The Vietnamese authorities’ confidence also shows how Big Tech companies have become inured to acquiescing to Hanoi’s censorship demands. According to figures from Vietnam’s communications ministry, Facebook complied with 90 per cent of Vietnam’s content removal demands in the first quarter of 2022, while YouTube went along with 93 per cent. By comparison, many other governments gauge the compliance rate of Western social media platforms by using the companies’ annual transparency reports. India’s government, for instance, has expressed its dissatisfaction as Big Tech’s self-reported compliance rate for New Delhi’s “legal demands” remains dismally low compared to that in other countries. In the second half of 2021, Facebook accommodated 64 per cent of requests to share “some data” with the Indian government, compared to 88 per cent with Washington’s and 89 per cent in the U.K.
But in a country where public appetite for alternative news sources remains high, the move to induce news uniformity on all fronts is likely to backfire on the Vietnamese authorities. At best, it could work only for a time because tech-savvy Internet users will likely find workarounds to technological or censorship barriers.
At worst, it could fuel and perpetuate a vicious cycle. The intensification of news uniformity could further nudge an already disenchanted public towards alternative sources of information, which, while welcome, are not uniformly reliable. Too much reliance on these sources, exacerbated by the lack of trust in official narrative, could leave the public primed to believe any account criticising the Vietnamese government. This could be so even if such criticism is not well substantiated and the state-sanctioned narrative is actually accurate.
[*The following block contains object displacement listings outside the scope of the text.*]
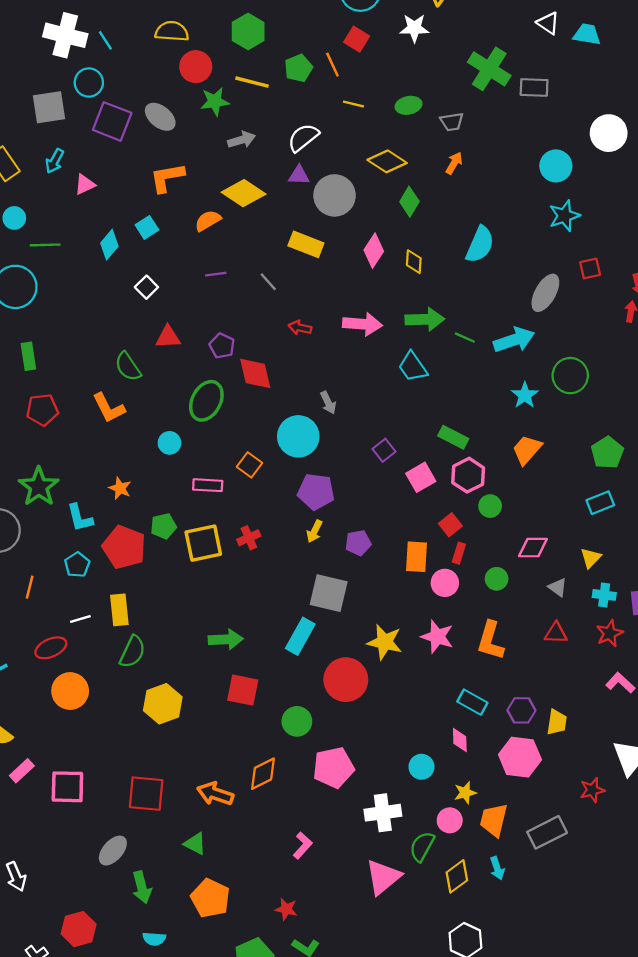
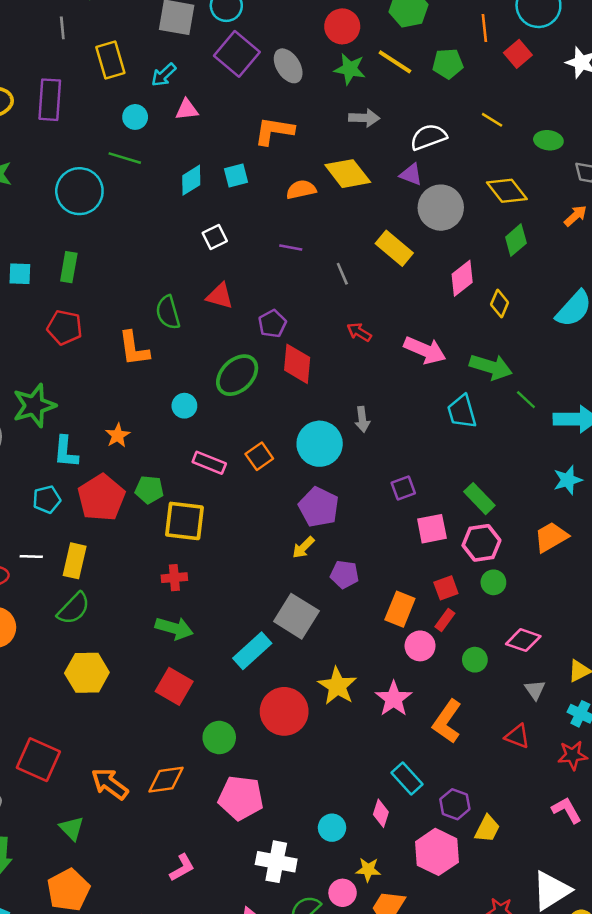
orange line: (332, 65) -> (484, 28), moved
cyan circle: (14, 218) -> (135, 117), moved
red cross: (249, 538) -> (174, 578), moved

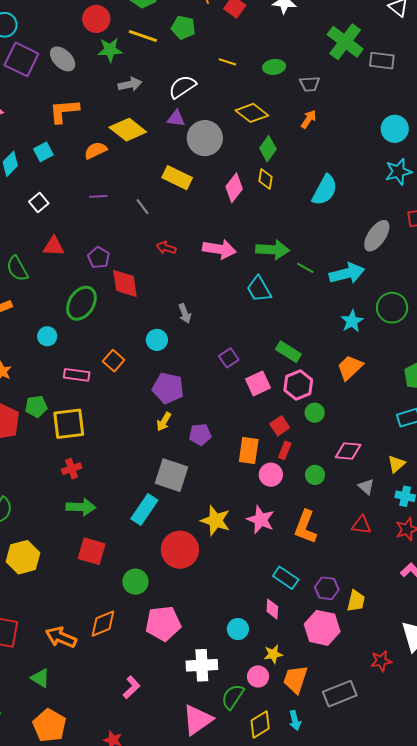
green pentagon: (448, 64) -> (183, 27), turned 30
yellow diamond: (500, 304) -> (266, 179), moved
cyan circle: (320, 444) -> (157, 340), size x0.6

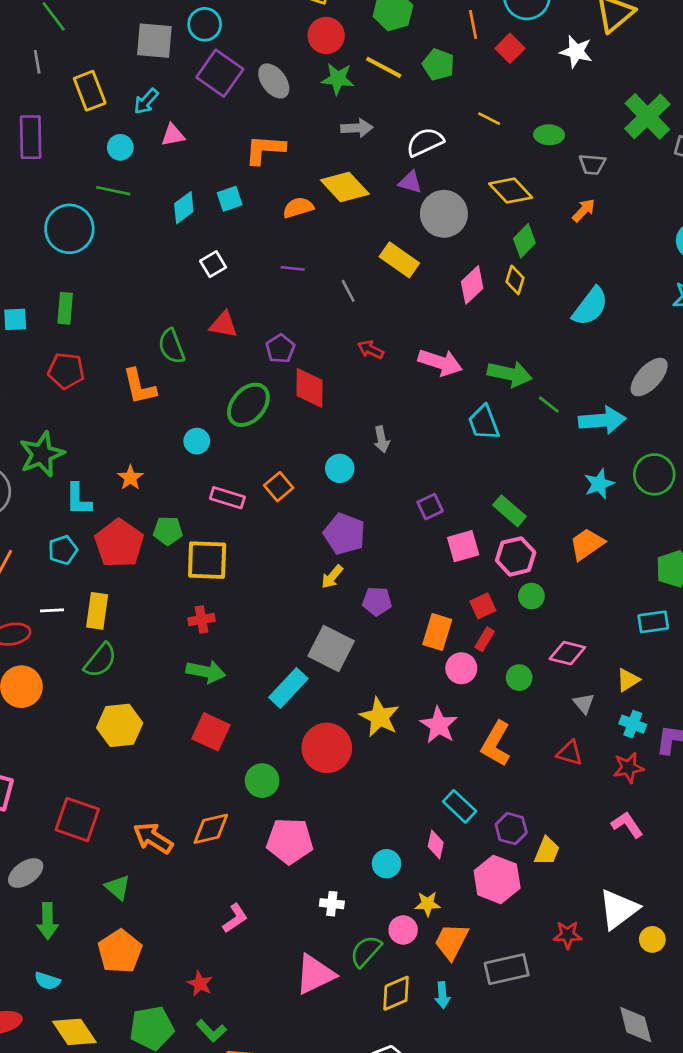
white cross: (202, 665) -> (332, 904), size x0.6

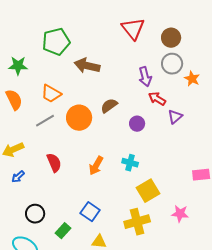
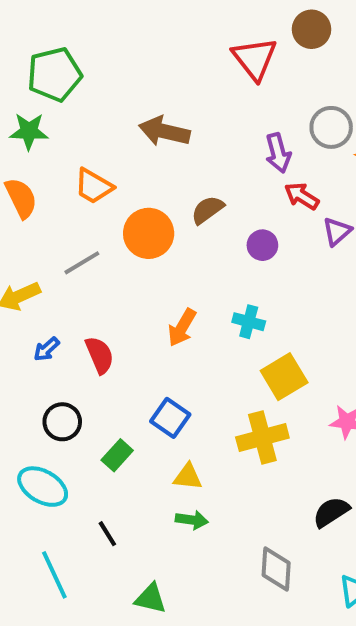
brown circle: (171, 38) -> (312, 29), moved
green pentagon: (56, 42) -> (54, 74), moved
gray line: (45, 121) -> (82, 263), moved
red semicircle: (54, 163) -> (100, 355), moved
blue arrow: (18, 177) -> (47, 349), moved

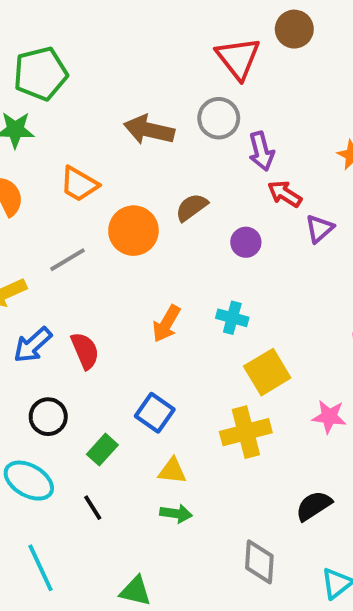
gray circle: (331, 127) -> (219, 118), moved
blue arrow: (47, 349) -> (33, 345), size x1.5
black line: (107, 534) -> (93, 508), moved

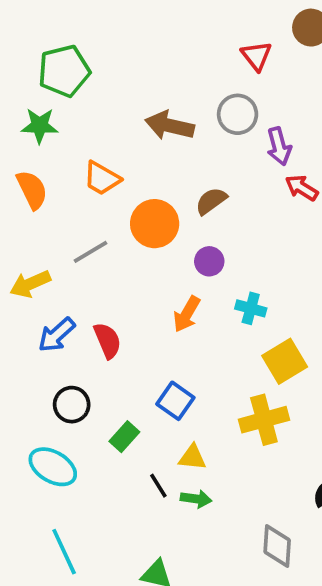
red triangle: (238, 58) -> (256, 56), size x0.7
purple circle: (246, 242) -> (209, 261), moved
black line: (93, 508) -> (158, 486), moved

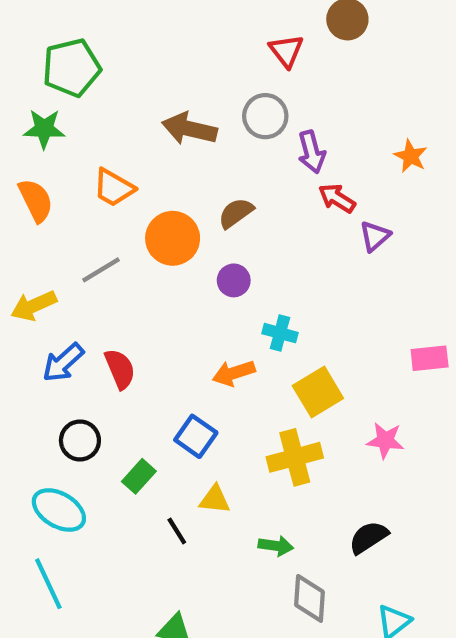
orange arrow: (187, 314) -> (234, 373), moved, turned 42
green arrow: (196, 499) -> (276, 546), moved
cyan line: (64, 552) -> (48, 584), moved

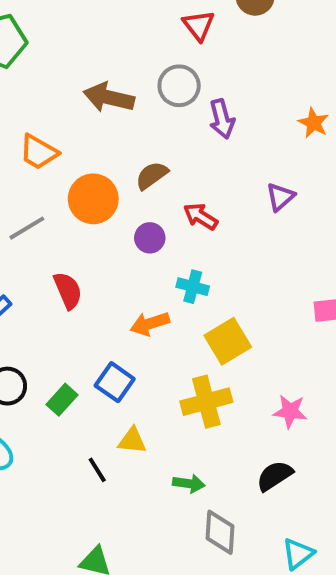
red arrow: (337, 198) -> (200, 216), moved
red semicircle: (120, 369) -> (68, 291), moved
pink star: (385, 440) -> (290, 411), moved
green rectangle: (139, 476) -> (62, 400), moved

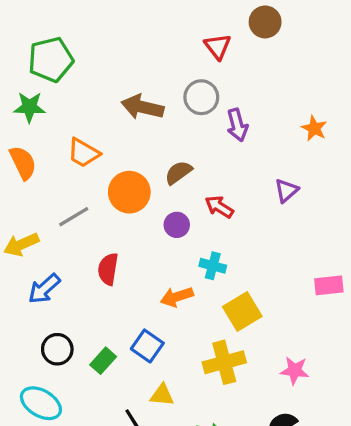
red semicircle: (68, 291) -> (108, 269), turned -148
The sheer volume of social media means that the Vietnamese public is all the more vulnerable to a deluge of fake news, disinformation, and propaganda online. The more people are exposed to fake news, the more they lose trust in the mainstream media and its narratives, according to a 2020 report by Harvard Kennedy School’s Shorenstein Center.
Vietnamese authorities have often highlighted their capabilities in strong-arming foreign tech giants into complying with their tough regulations, a domestic political selling point that has drawn international ire. It is time some of this leverage was used to push foreign tech giants to pay Vietnamese news outlets for reproducing and using the latter’s original content. So far, no regulation has been enacted to oblige Big Tech to steer its copious cash toward such efforts.
The government has to begin by empowering Vietnam’s mainstream media to produce more critical, objective and relatable journalism, instead of making it churn out uniform coverage. Vietnamese politicians are likely to be wary of doing so, however, having learned a hard lesson from their Russian counterparts. To many Communist stalwarts, under the helm of the late Soviet leader Mikhail Gorbachev, there was too much media liberalisation and the free flow of information appeared to lead to disastrous consequences, even the demise of the former Soviet Union.
But a more robust and independent press does not necessarily mean it will inevitably create regime change or undermine the Communist Party’s leadership. It could play a crucial role in improving effective policymaking, bolstering Vietnam’s ability to tackle rampant corruption and boosting economic reform by publicising crooked behaviour – all to fortify the regime’s legitimacy.
Dien Nguyen An Luong is Visiting Fellow with the Media, Technology and Society Programme, ISEAS – Yusof Ishak Institute. A journalist with significant experience as managing editor at Vietnam’s top newsrooms, his work has also appeared in the New York Times, the Washington Post, the Guardian, South China Morning Post, and other publications.